AI's Facial Expressions: A Mixed Bag with Flux-pro
- 9 minutes read - 1854 wordsTable of Contents
Facial expressions are a powerful tool in storytelling, conveying emotions and intentions without words. In the realm of AI-generated content, capturing these nuances is crucial for creating engaging and realistic narratives. This experiment aimed to assess an AI model’s ability to generate images with specific facial expressions and scene settings. While the model demonstrated some success in understanding camera positions and shot analysis, it fell short in capturing the desired aesthetic. This blog post explores the results in detail, highlighting the model’s strengths and weaknesses, and discussing the potential for improvement in future iterations.
Created with: flux-pro
Lost in Thought, Piece by Piece
A man sits at a table, his brow furrowed in concentration as he works on a puzzle. The soft, natural light and intimate setting create a sense of quiet contemplation, capturing a moment of focused introspection.
Prompt
facial-expressions Boredom: Apathy and resignation. ; A single person; eye-level; Single Persons; A cluttered apartment with unwashed dishes and a half-finished puzzle on the table.; cinematic
Characteristic
Shot : A man sits at a table, focused on a jigsaw puzzle, looking down with a serious expression. The scene is lit by natural light from a window. The interior is minimalist and calming.
Aesthetic Score : 0.6
Mood : introspective, calm, focused
Quality
Entropy : 6.81
Noise : 73
Prompt Clip Score : 0.20
AI Evaluation
Likelihood of AI : 0.20
Image errors : Some minor noise is visible in the shadows and there is a slight blur in the background.
A Hero’s Burden: The Weight of a Ruined World
A powerful superhero, cloaked in blue and red, sits amidst the ruins of a shattered city. Their pensive gaze reflects the weight of their responsibility and the uncertainty of the future. This dramatic scene evokes a sense of melancholy and power, leaving the viewer questioning the hero’s fate and the city’s hope for redemption.
Prompt
facial-expressions Boredom: Disillusionment and weariness. ; A superhero; eye-level; Heroes; A deserted cityscape with crumbling buildings and graffiti.; cinematic
Characteristic
Shot : A superhero in a dark costume sits in a deserted city street, seemingly lost in thought, with a backdrop of faded graffiti and abandoned buildings.
Aesthetic Score : 0.6
Mood : melancholic, mysterious, brooding
Quality
Entropy : 6.67
Noise : 95
Prompt Clip Score : 0.18
AI Evaluation
Likelihood of AI : 0.20
Image errors : No visible artifacts or errors in the image.
Lost in Thought: A Moment of Quiet Reflection
A young woman with long brown hair sits on a bus, her gaze lost in the passing scenery.
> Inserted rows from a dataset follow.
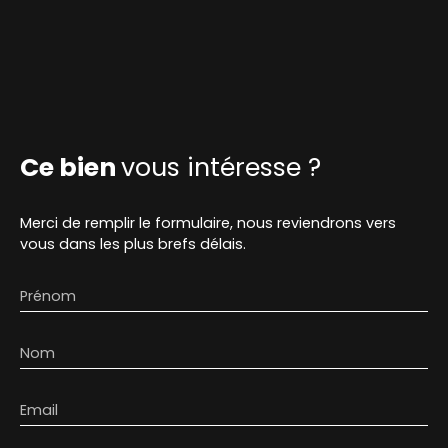
Ce bien
vous intéresse ?
Merci de remplir le formulaire, nous reviendrons vers
vous dans les plus brefs délais.
Prénom
Nom
Email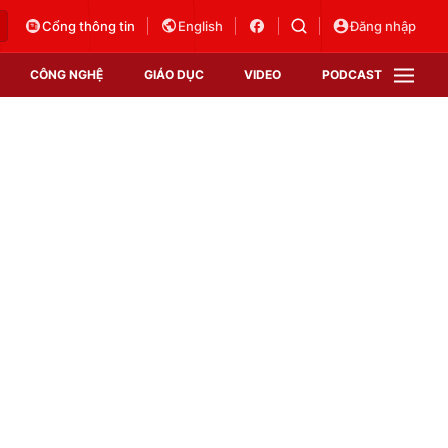
Cổng thông tin
English
Đăng nhập
CÔNG NGHỆ
GIÁO DỤC
VIDEO
PODCAST
VTV Money
VTV Thể thao
VTV Sức khoẻ
Bất động sản
Thị trường 24h
Tấm lòng Việt
Vươn mình bằng AI
VTV4
VTV8
VTV9
Lịch phát sóng
Giao lưu trực tuyến
Sự kiện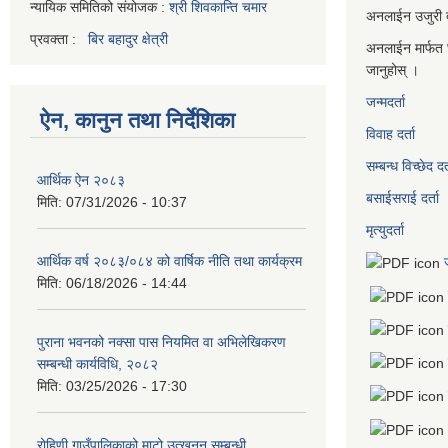
न्यायिक समितिको संयोजक :
श्री शिवकान्ति चमार
अनलाईन उजुरी दर
प्रवक्ता :
बिर बहादुर क्षेत्री
अनलाईन मार्फत 
जानुहोस् ।
जन्मदर्ता
ऐन, कानुन तथा निर्देशिका
विवाह दर्ता
सम्बन्ध विच्छेद दर्
आर्थिक ऐन २०८३
बसाईसराई दर्ता
मिति:
07/31/2026 - 10:37
मृत्युदर्ता
आर्थिक वर्ष २०८३/०८४ को वार्षिक नीति तथा कार्यक्रम
मिति:
06/18/2026 - 14:44
पुराना भवनको नक्सा पास नियमित वा अभिलेखिकरण
सम्बन्धी कार्यविधि, २०८२
मिति:
03/25/2026 - 17:30
रोहिणी गाउँपालिकाको माटो उत्खनन सम्बन्धी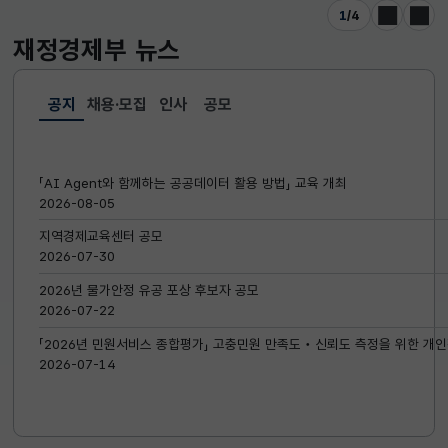
1
/
4
이전
다음
재정경제부
뉴스
공지
채용·모집
인사
공모
선택됨
공지
「AI Agent와 함께하는 공공데이터 활용 방법」 교육 개최
2026-08-05
지역경제교육센터 공모
2026-07-30
2026년 물가안정 유공 포상 후보자 공모
2026-07-22
「2026년 민원서비스 종합평가」 고충민원 만족도‧신뢰도 측정을 위한 개인
2026-07-14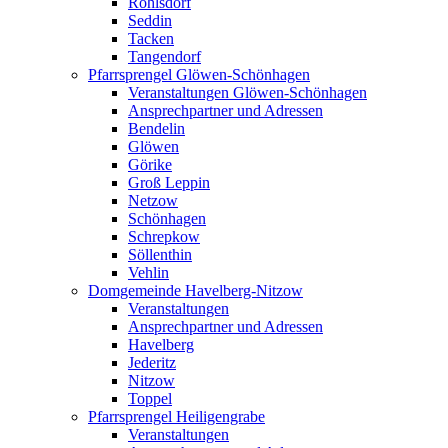
Rohlsdorf
Seddin
Tacken
Tangendorf
Pfarrsprengel Glöwen-Schönhagen
Veranstaltungen Glöwen-Schönhagen
Ansprechpartner und Adressen
Bendelin
Glöwen
Görike
Groß Leppin
Netzow
Schönhagen
Schrepkow
Söllenthin
Vehlin
Domgemeinde Havelberg-Nitzow
Veranstaltungen
Ansprechpartner und Adressen
Havelberg
Jederitz
Nitzow
Toppel
Pfarrsprengel Heiligengrabe
Veranstaltungen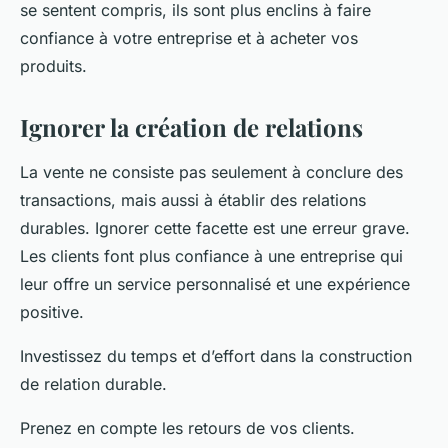
se sentent compris, ils sont plus enclins à faire
confiance à votre entreprise et à acheter vos
produits.
Ignorer la création de relations
La vente ne consiste pas seulement à conclure des
transactions, mais aussi à établir des relations
durables. Ignorer cette facette est une erreur grave.
Les clients font plus confiance à une entreprise qui
leur offre un service personnalisé et une expérience
positive.
Investissez du temps et d’effort dans la construction
de relation durable.
Prenez en compte les retours de vos clients.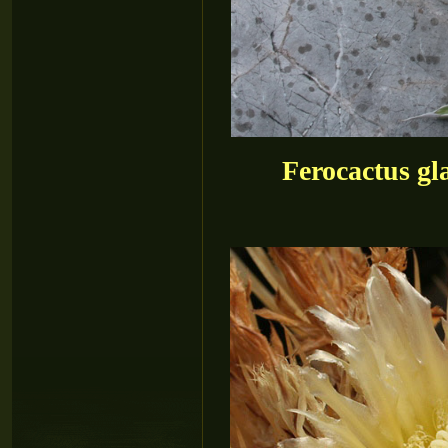
Ferocactus gl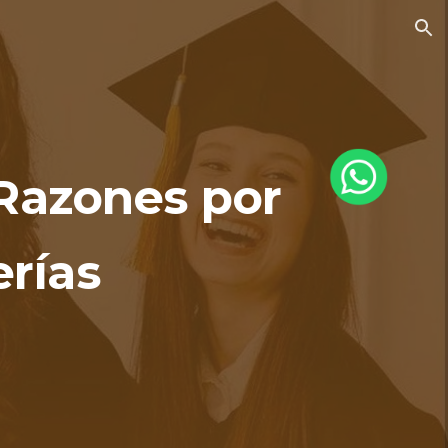
ion
 Razones por
rías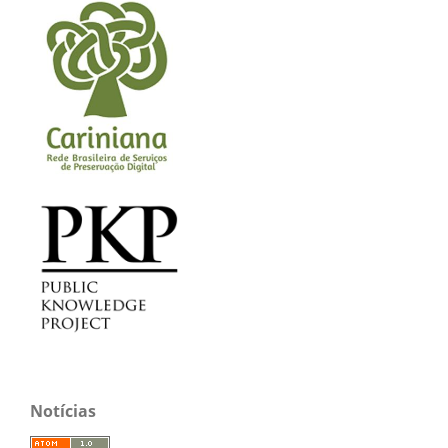
Notícias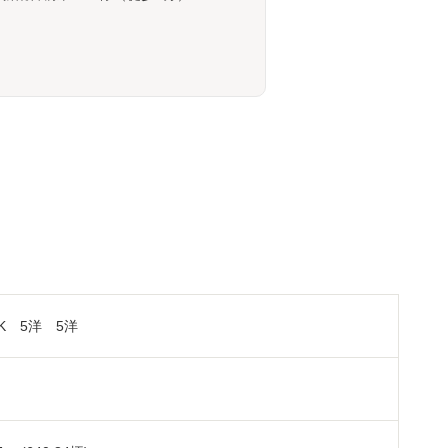
DK 5洋 5洋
The soft, muted lighting creates an intimate and introspective atmosphere, highlighting her pensive mood. The woman’s focus on the world outside, rather than the viewer, adds a layer of mystery and invites contemplation.
Prompt
facial-expressions Boredom: Annoyance and detachment. ; A young woman; eye-level; Normal People; A crowded bus with people staring at their phones.; cinematic
Characteristic
Shot : A young woman sits on a bus looking out the window. Other passengers are also visible, but the woman is the focus of the image.
Aesthetic Score : 0.7
Mood : pensive, wistful, contemplative
Quality
Entropy : 6.75
Noise : 75
Prompt Clip Score : 0.23
AI Evaluation
Likelihood of AI : 0.20
Image errors : No noticeable artifacts or errors.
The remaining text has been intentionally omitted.